There is nothing connected with the staging of a motion picture that a woman cannot do as easily as a man, and there is no reason why she cannot completely master every technicality of the art. The technique of the drama has been mastered by so many women that it is considered as much her field as a man’s and its adaptation to picture work in no way removes it from her sphere. The technique of motion picture photography like the technique of the drama is fitted to a woman’s activities.

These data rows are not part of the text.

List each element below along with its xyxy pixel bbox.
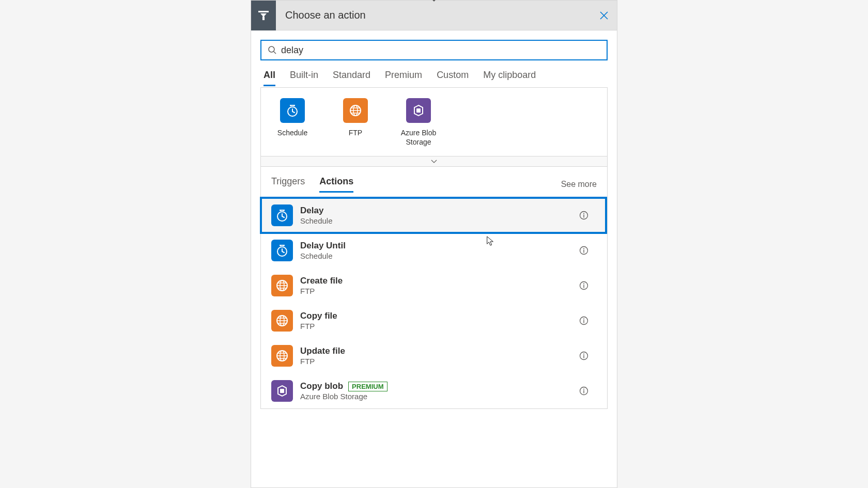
expand-connectors-button[interactable] <box>260 156 608 167</box>
category-tab-all[interactable]: All <box>264 70 275 86</box>
connector-schedule[interactable]: Schedule <box>271 98 314 147</box>
info-icon[interactable] <box>579 316 588 325</box>
connector-label: Schedule <box>277 128 307 137</box>
connector-azure-blob-storage[interactable]: Azure Blob Storage <box>397 98 440 147</box>
panel-title: Choose an action <box>276 9 591 21</box>
action-subtitle: FTP <box>300 357 574 366</box>
tab-actions[interactable]: Actions <box>319 176 353 193</box>
blob-icon <box>406 98 431 123</box>
svg-rect-11 <box>283 210 285 211</box>
panel-header: Choose an action <box>251 1 617 30</box>
connectors-grid: ScheduleFTPAzure Blob Storage <box>260 87 608 156</box>
action-item-delay-until[interactable]: Delay UntilSchedule <box>261 233 607 268</box>
globe-icon <box>271 310 293 332</box>
svg-point-13 <box>583 213 584 214</box>
search-icon <box>268 45 277 55</box>
action-title: Delay Until <box>300 241 346 251</box>
info-icon[interactable] <box>579 211 588 220</box>
svg-rect-1 <box>262 17 265 20</box>
svg-point-29 <box>583 319 584 320</box>
see-more-link[interactable]: See more <box>561 180 597 189</box>
svg-point-2 <box>269 46 274 52</box>
globe-icon <box>343 98 368 123</box>
svg-rect-20 <box>583 250 584 253</box>
panel-body: AllBuilt-inStandardPremiumCustomMy clipb… <box>251 30 617 86</box>
connector-ftp[interactable]: FTP <box>334 98 377 147</box>
svg-rect-25 <box>583 285 584 288</box>
action-text: Copy blobPREMIUMAzure Blob Storage <box>300 381 574 401</box>
search-box[interactable] <box>260 40 608 60</box>
svg-rect-10 <box>280 210 281 211</box>
action-item-update-file[interactable]: Update fileFTP <box>261 338 607 373</box>
close-button[interactable] <box>591 1 617 30</box>
svg-point-19 <box>583 248 584 249</box>
globe-icon <box>271 345 293 367</box>
sub-tabs-row: Triggers Actions See more <box>261 167 607 195</box>
connector-label: FTP <box>349 128 362 137</box>
action-title: Update file <box>300 346 345 356</box>
action-item-delay[interactable]: DelaySchedule <box>261 198 607 233</box>
category-tab-custom[interactable]: Custom <box>437 70 469 86</box>
category-tab-built-in[interactable]: Built-in <box>290 70 318 86</box>
svg-rect-35 <box>583 355 584 358</box>
tab-triggers[interactable]: Triggers <box>271 176 305 193</box>
search-input[interactable] <box>281 45 600 56</box>
action-subtitle: Schedule <box>300 216 574 225</box>
svg-rect-8 <box>416 108 421 113</box>
svg-rect-5 <box>293 105 295 106</box>
blob-icon <box>271 380 293 402</box>
action-item-create-file[interactable]: Create fileFTP <box>261 268 607 303</box>
clock-icon <box>271 240 293 261</box>
sub-tabs: Triggers Actions <box>271 176 353 193</box>
action-subtitle: FTP <box>300 287 574 295</box>
action-title: Create file <box>300 276 343 286</box>
category-tabs: AllBuilt-inStandardPremiumCustomMy clipb… <box>260 70 608 86</box>
category-tab-standard[interactable]: Standard <box>333 70 370 86</box>
action-subtitle: Schedule <box>300 251 574 260</box>
svg-rect-17 <box>283 245 285 246</box>
panel-header-icon <box>251 1 276 30</box>
svg-rect-16 <box>280 245 281 246</box>
svg-point-38 <box>583 389 584 390</box>
action-title: Delay <box>300 206 323 216</box>
action-text: Update fileFTP <box>300 346 574 366</box>
svg-rect-36 <box>280 389 284 393</box>
svg-rect-30 <box>583 320 584 323</box>
info-icon[interactable] <box>579 246 588 255</box>
action-text: DelaySchedule <box>300 206 574 225</box>
svg-point-34 <box>583 354 584 355</box>
insert-arrow-icon <box>429 0 439 2</box>
svg-point-24 <box>583 284 584 285</box>
action-text: Create fileFTP <box>300 276 574 295</box>
connector-label: Azure Blob Storage <box>397 128 440 147</box>
action-text: Delay UntilSchedule <box>300 241 574 260</box>
globe-icon <box>271 275 293 296</box>
info-icon[interactable] <box>579 281 588 290</box>
action-subtitle: FTP <box>300 322 574 330</box>
category-tab-my-clipboard[interactable]: My clipboard <box>483 70 536 86</box>
clock-icon <box>271 204 293 226</box>
action-item-copy-file[interactable]: Copy fileFTP <box>261 303 607 338</box>
actions-section: Triggers Actions See more ▲ ▼ DelaySched… <box>260 167 608 409</box>
action-title: Copy blob <box>300 381 343 391</box>
premium-badge: PREMIUM <box>348 382 387 391</box>
info-icon[interactable] <box>579 386 588 396</box>
action-subtitle: Azure Blob Storage <box>300 392 574 401</box>
svg-rect-14 <box>583 215 584 218</box>
action-list: ▲ ▼ DelayScheduleDelay UntilScheduleCrea… <box>261 198 607 408</box>
action-picker-panel: Choose an action AllBuilt-inStandardPrem… <box>251 0 617 488</box>
svg-rect-39 <box>583 390 584 393</box>
info-icon[interactable] <box>579 351 588 360</box>
svg-rect-0 <box>258 11 269 12</box>
action-title: Copy file <box>300 311 337 321</box>
svg-rect-4 <box>290 105 291 106</box>
action-text: Copy fileFTP <box>300 311 574 330</box>
action-item-copy-blob[interactable]: Copy blobPREMIUMAzure Blob Storage <box>261 373 607 408</box>
category-tab-premium[interactable]: Premium <box>385 70 422 86</box>
clock-icon <box>280 98 305 123</box>
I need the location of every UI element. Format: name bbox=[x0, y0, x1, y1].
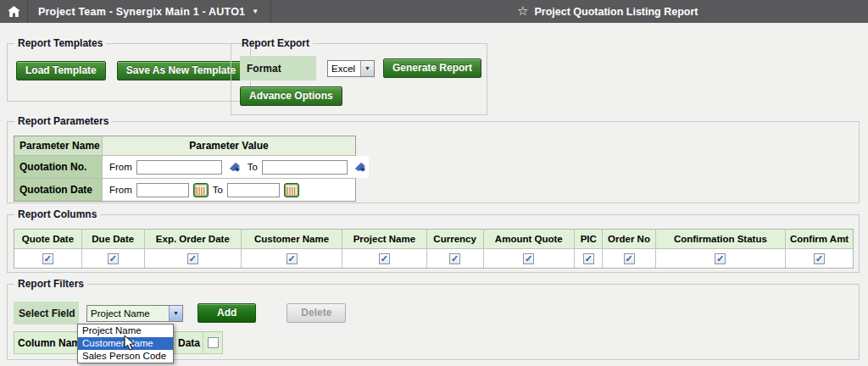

It is hard for me to imagine how I could have obtained my knowledge of photography, for instance, without the months of study spent in the laboratory of the Gaumont Company, in Paris, at a time when motion picture photography was in the experimental stage, and carefully continued since my own laboratory in the Solax Studios in this country. It is also necessary to study stage direction by actual participation in the work in addition to burning the midnight oil in your library, but both are as suitable, as fascinating and as remunerative to a woman as to a man.
Originally published in the July 11, 1914, issue of Motion Picture World, as part of a special section on the state of the industry. Other contributors included William Selig, D.W. Griffith, Edwin S. Porter, Herbert Blaché, Mary Fuller, and Carl Laemmle.